To make a story, I don’t believe all characters have to be rounded and fully-fleshed. There is a time and place for a cliche/trope/caricature. But I would like to see teacher tropes developed into full characters more often than I do – and not just the young, good-looking teachers, Home and Away style – all teachers have a life outside the classroom.

3. Evil step-parents

I see lots of step-mothers, much younger than the character’s own mother, trying hard (and failing) to bond with the protagonist. Step-fathers are often abusive.
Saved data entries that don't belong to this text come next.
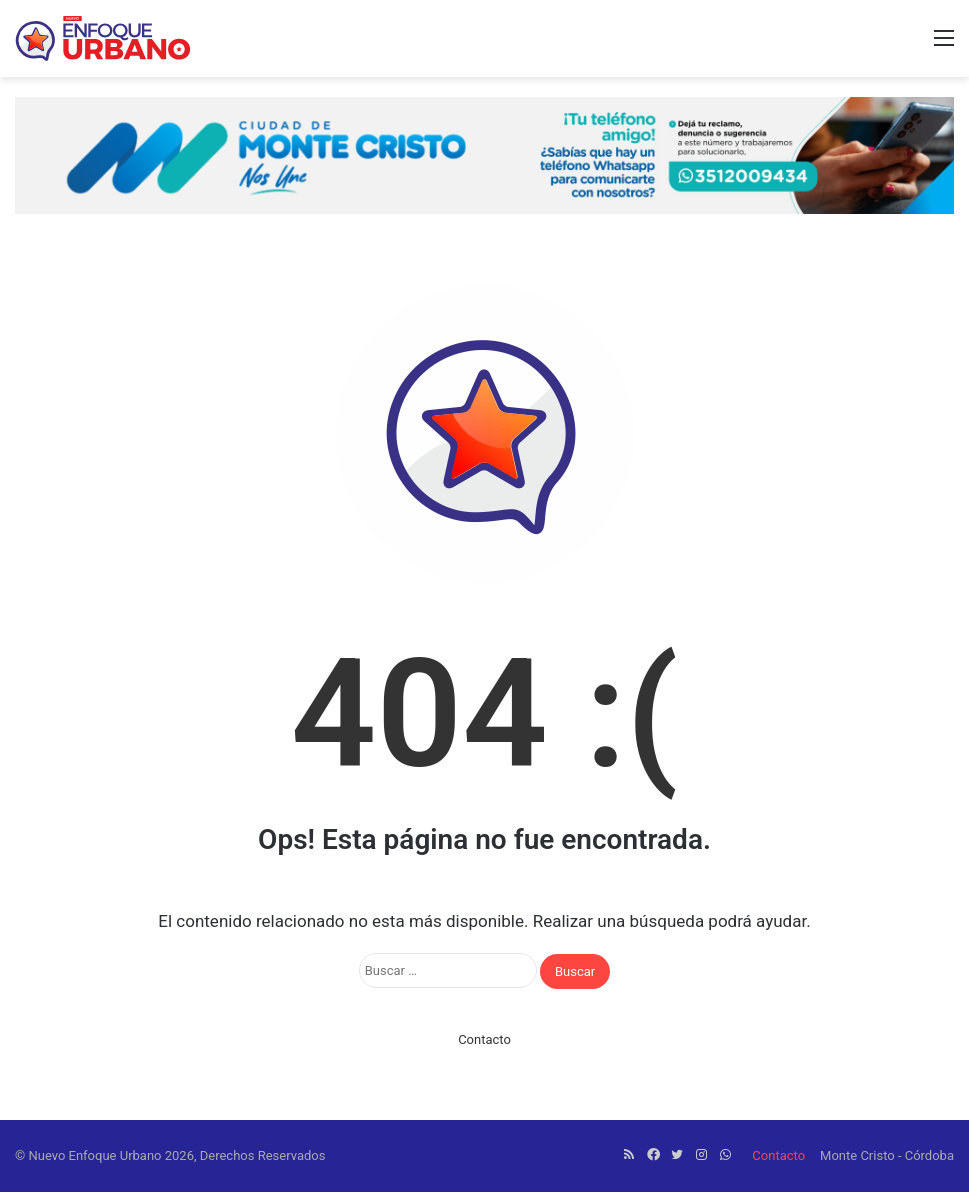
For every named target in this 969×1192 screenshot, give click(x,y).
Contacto (484, 1039)
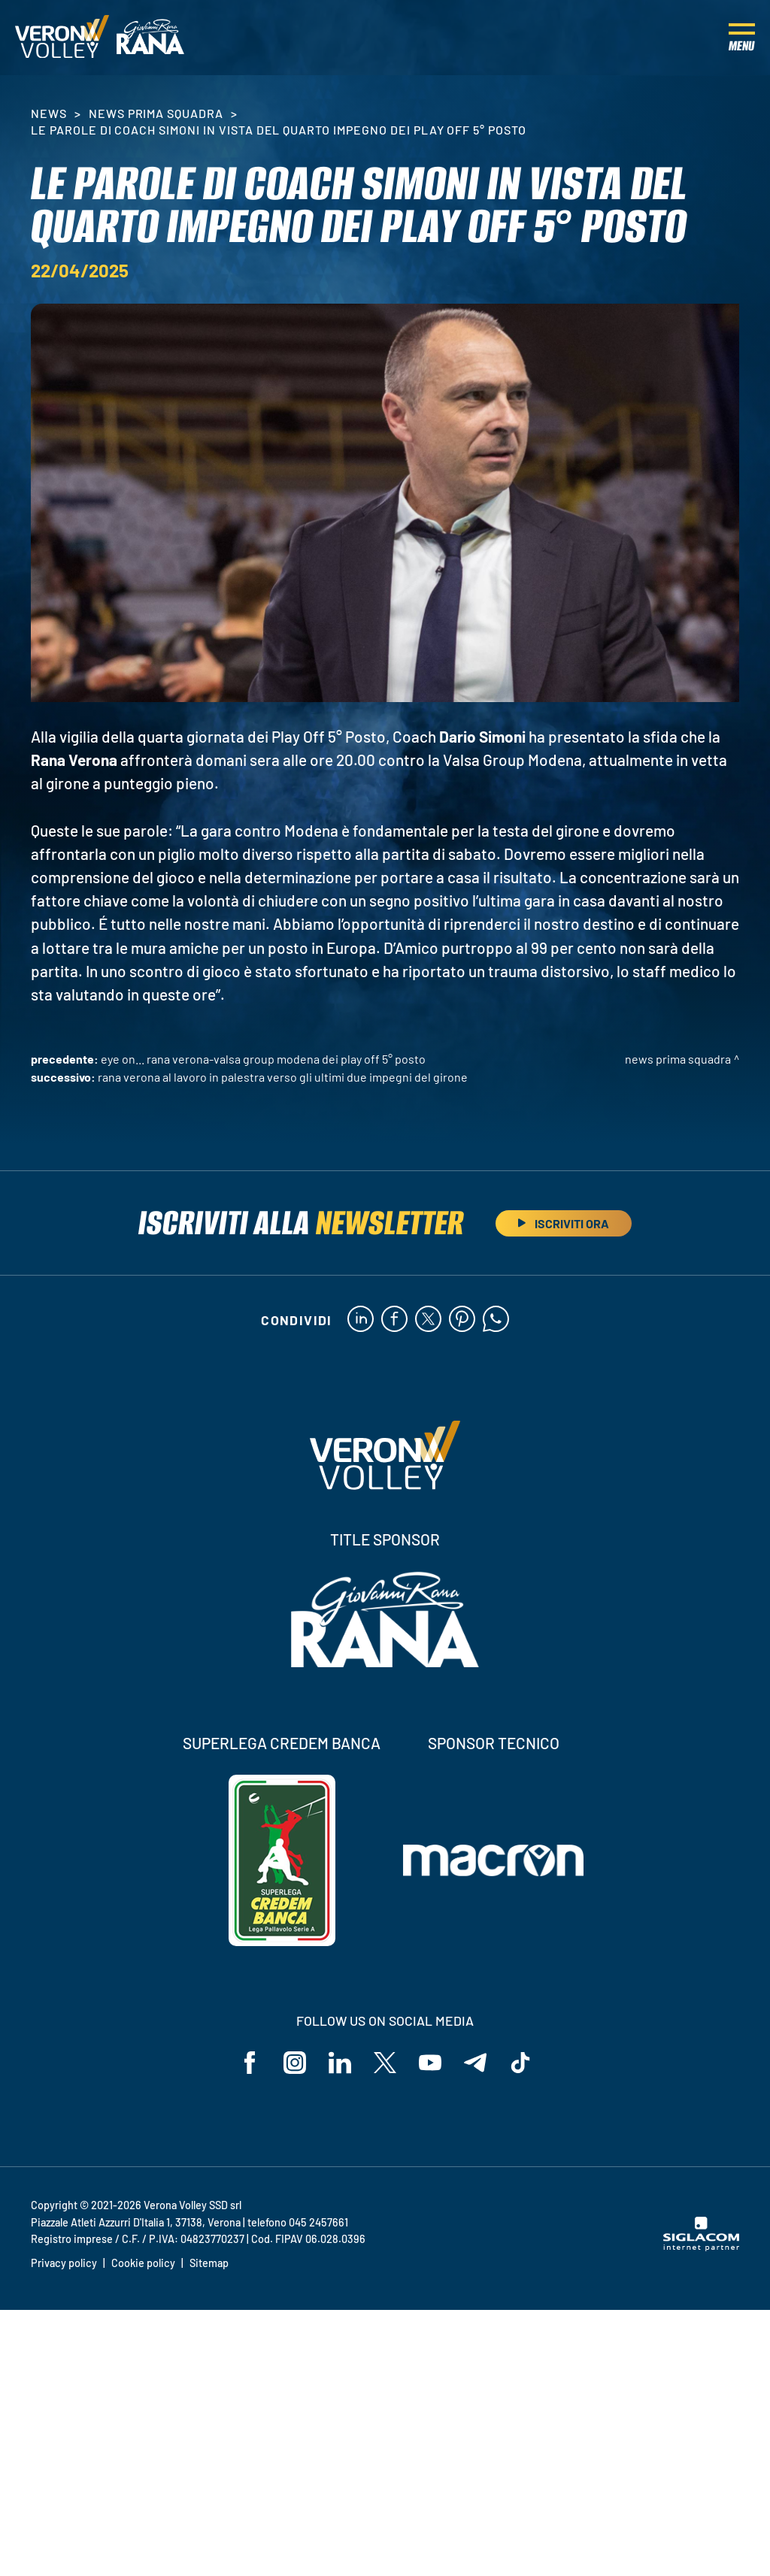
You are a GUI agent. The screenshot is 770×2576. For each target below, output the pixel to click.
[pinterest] (462, 1320)
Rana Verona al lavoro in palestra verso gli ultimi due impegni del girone (283, 1077)
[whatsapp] (496, 1320)
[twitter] (428, 1320)
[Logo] (62, 37)
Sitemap (209, 2263)
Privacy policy (64, 2263)
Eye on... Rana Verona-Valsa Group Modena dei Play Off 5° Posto (263, 1059)
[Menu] (742, 37)
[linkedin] (360, 1320)
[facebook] (394, 1320)
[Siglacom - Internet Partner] (701, 2247)
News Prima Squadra (156, 113)
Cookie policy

One thing I really liked about the film Juno (script by Diablo Cody, starring Ellen Page) was the character of Juno’s step-mother. Because of all the stories done before, the audience expects Juno’s step-mother to be tyrannical when finding out Juno is up the duff, but it’s the step-mother who gets out her sewing machine and resizes all of Juno’s jeans. It’s the step-mother who sticks up for Juno at the ultrasound appointment.

This is refreshing, because there are so many blended families around, and not all of them involve evil, uncaring, distant, incompetent or malicious step-parents. There are all sorts. Many step-parents play a very big role in the lives of other people’s children.